* EXERCISE GOAL *
Your answer should consist of the lines holding "Yılın", copied from the material below.

* DATA FOR PROCESSING *
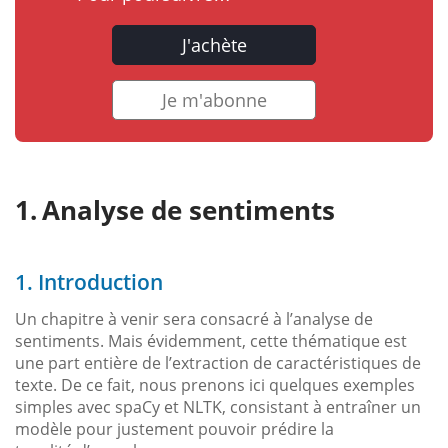
J'achète
Je m'abonne
Analyse de sentiments
1. Introduction
Un chapitre à venir sera consacré à l’analyse de
sentiments. Mais évidemment, cette thématique est
une part entière de l’extraction de caractéristiques de
texte. De ce fait, nous prenons ici quelques exemples
simples avec spaCy et NLTK, consistant à entraîner un
modèle pour justement pouvoir prédire la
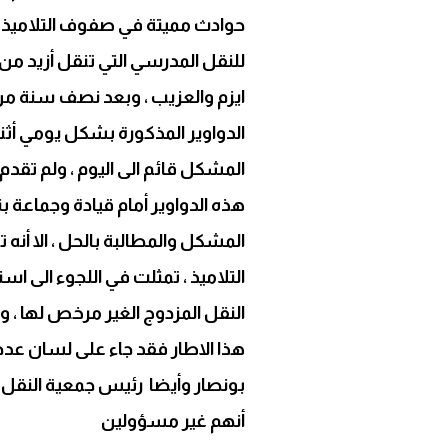
حوادث مميتة في صفوف التلاميذ من
ايزم والعزيب ، وبعد نصف سنة من ا
الدواوير المذكورة بشكل يومي أثن
المشكل قائم الى اليوم ، ولم تقدم
هذه الدواوير أمام قيادة وجماعة بن
المشكل والمطالبة بالحل ، الا أن
النقل المزدوج الغير مرخص لها ، 
هذا الاطار فقد جاء على لسان عد
بونصار وأيضا رئيس جمعية النقل
أنهم غير مسؤولين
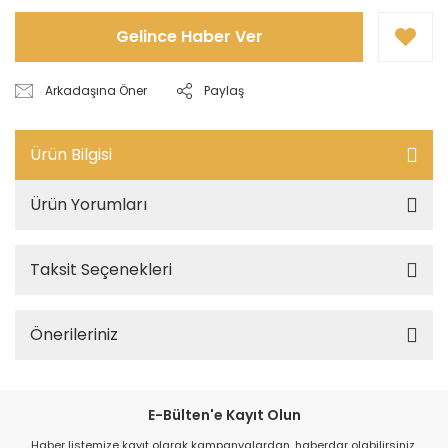
Gelince Haber Ver
Arkadaşına Öner
Paylaş
Ürün Bilgisi
Ürün Yorumları
Taksit Seçenekleri
Önerileriniz
E-Bülten'e Kayıt Olun
Haber listemize kayıt olarak kampanyalardan, haberdar olabilirsiniz.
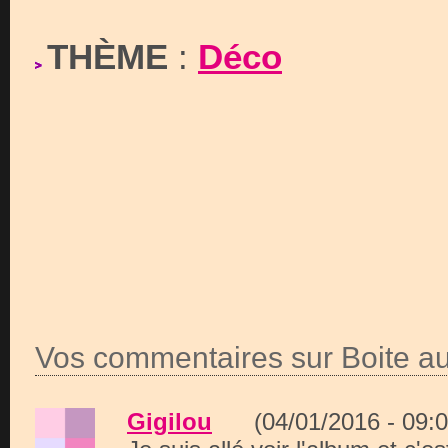
THÈME
:
Déco
Vos commentaires sur Boite aux
Gigilou
(04/01/2016 - 09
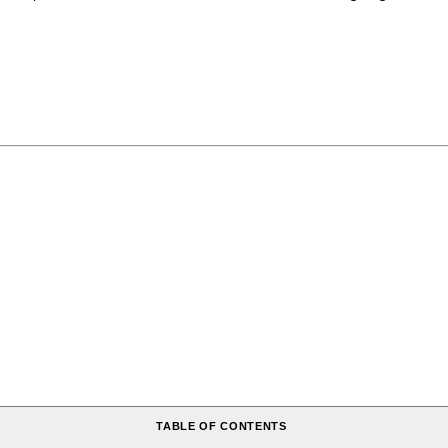
TABLE OF CONTENTS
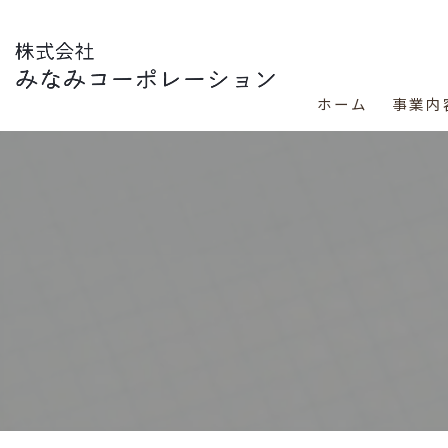
ホーム
事業内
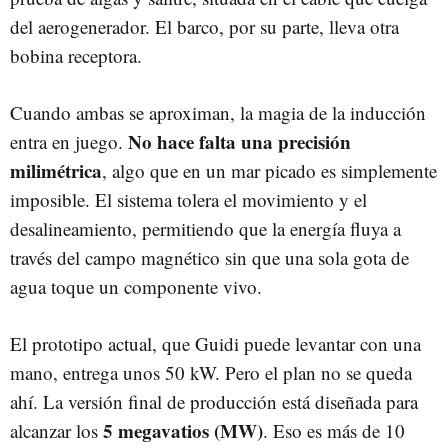
del aerogenerador. El barco, por su parte, lleva otra
bobina receptora.
Cuando ambas se aproximan, la magia de la inducción
No hace falta una precisión
entra en juego.
milimétrica
, algo que en un mar picado es simplemente
imposible. El sistema tolera el movimiento y el
desalineamiento, permitiendo que la energía fluya a
través del campo magnético sin que una sola gota de
agua toque un componente vivo.
El prototipo actual, que Guidi puede levantar con una
mano, entrega unos 50 kW. Pero el plan no se queda
ahí. La versión final de producción está diseñada para
5 megavatios (MW)
alcanzar los
. Eso es más de 10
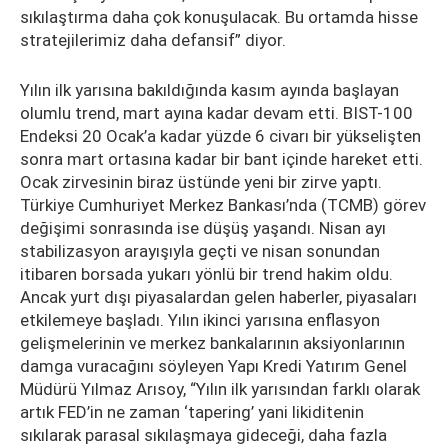
sıkılaştırma daha çok konuşulacak. Bu ortamda hisse
stratejilerimiz daha defansif” diyor.
Yılın ilk yarısına bakıldığında kasım ayında başlayan
olumlu trend, mart ayına kadar devam etti. BIST-100
Endeksi 20 Ocak’a kadar yüzde 6 civarı bir yükselişten
sonra mart ortasına kadar bir bant içinde hareket etti.
Ocak zirvesinin biraz üstünde yeni bir zirve yaptı.
Türkiye Cumhuriyet Merkez Bankası’nda (TCMB) görev
değişimi sonrasında ise düşüş yaşandı. Nisan ayı
stabilizasyon arayışıyla geçti ve nisan sonundan
itibaren borsada yukarı yönlü bir trend hakim oldu.
Ancak yurt dışı piyasalardan gelen haberler, piyasaları
etkilemeye başladı. Yılın ikinci yarısına enflasyon
gelişmelerinin ve merkez bankalarının aksiyonlarının
damga vuracağını söyleyen Yapı Kredi Yatırım Genel
Müdürü Yılmaz Arısoy, “Yılın ilk yarısından farklı olarak
artık FED’in ne zaman ‘tapering’ yani likiditenin
sıkılarak parasal sıkılaşmaya gideceği, daha fazla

* SOLUTION BELOW *
Yılın ilk yarısına bakıldığında kasım ayında başlayan
etkilemeye başladı. Yılın ikinci yarısına enflasyon
Müdürü Yılmaz Arısoy, “Yılın ilk yarısından farklı olarak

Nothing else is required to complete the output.